Day 5 of 10 - September 11, 2010

Today is Saturday, so we figured there wouldn't be as much traffic headed into the city as there is on a week day. It wasn't until we were on the road that I realized that today was 9/11 and there might actually be a lot of traffic due to it being the anniversary of the attack. Fortunately, the traffic was light and the 16 mile trip that took us around an hour or more the other days was cut in half.

Recording Pete's vitals is always the first thing they do, so he stepped on the scale and it seems he dropped a significant amount of weight in 24 hrs, about 8 lbs. He hadn't really eaten anything in the last 48 hrs; a bottle of Ensure and a banana for breakfast 2 mornings ago, and a handful of pretzels that evening. Food, though was not the issue. Yesterday, after we got home, he had flopped on the bed and dozed off an on. I tried numerous times to get him to drink, but he'd only take a few swallows and I was a bit worried that it just wasn't enough. Today proved it wasn't. He was on his way to being dehydrated.

Today his nurse was F, and just like the past 2 mornings, she was faced with his uncooperative port that gave no blood return. She hooked him up to the iv, got that running, bypassed his arm because it "looked pretty beat up" as she described it. She tried unsucessfully to get the vein on the back of his hand, but that one "ran away and hid", as they so often do these days. She called in the other nurse on duty today (it was very quiet in the chemo ward today as most patients are scheduled for weekdays), who was able to get the blood without too much trying.

Pete's blood work continues to look pretty good, considering all the chemo he's been getting. He was, however, showing early signs of dehydration, so we were told that he would be going home with a bolus of iv fluids that would last until we returned tomorrow.

He slept, or at least drifted in and out of sleep, most of the time. After we had been there about 2 hrs I walked over to Chelsea Market and brought us each a nice, big cup of herbal tea. Today was another infusion of Emend to help thwart nausea, given during the last 20 minutes of the iv drip. F hooked up the continuous infusion pump that delivers the Ifosfomide along with a pump and what looks like about a gallon of iv fluid all packed up what looks pretty much like an ordinary back pack. Pete is a bit shaky on his feet, so she instructed me to get the car (it's about a block away in the parking garage) and pull it into the drop-off/pick-up area right outside the entrance. By the time I navigated my way through the one-way streets, Pete was waiting on the steps.

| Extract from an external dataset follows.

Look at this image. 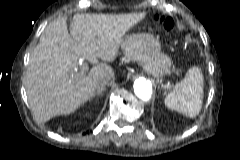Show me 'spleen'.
<instances>
[{"mask_svg":"<svg viewBox=\"0 0 240 160\" xmlns=\"http://www.w3.org/2000/svg\"><path fill=\"white\" fill-rule=\"evenodd\" d=\"M203 97V76L199 68L189 69L183 80L174 86L164 102L173 110L195 117L201 110Z\"/></svg>","mask_w":240,"mask_h":160,"instance_id":"spleen-1","label":"spleen"}]
</instances>
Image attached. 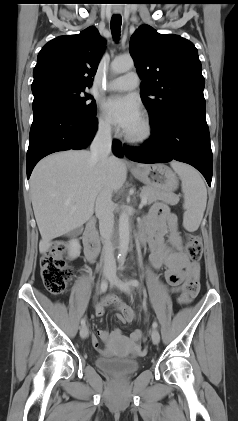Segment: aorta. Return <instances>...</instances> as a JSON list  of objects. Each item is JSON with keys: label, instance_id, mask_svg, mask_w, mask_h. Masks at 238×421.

We swung by the hotel; Pete stayed in the car and I ran in, grabbed his meds and a few other things, and we headed for home. He said he wanted to go home for a while this afternoon, so that's where we are right now. I'm doing some laundry, he's dozing off and on in his own bed, surrounded with 1, 2 or 3 dogs. His father came over and visited with him for a while, but Pete wasn't really in shape to do much talking or listening.

We'll be heading back to the hotel in a bit. Tomorrow we'll do it all over again, but he'll be half way through the treatment. Then we get to experience, once again, what is known as "scanxiety" - the anxiety that builds as the next scan draws near.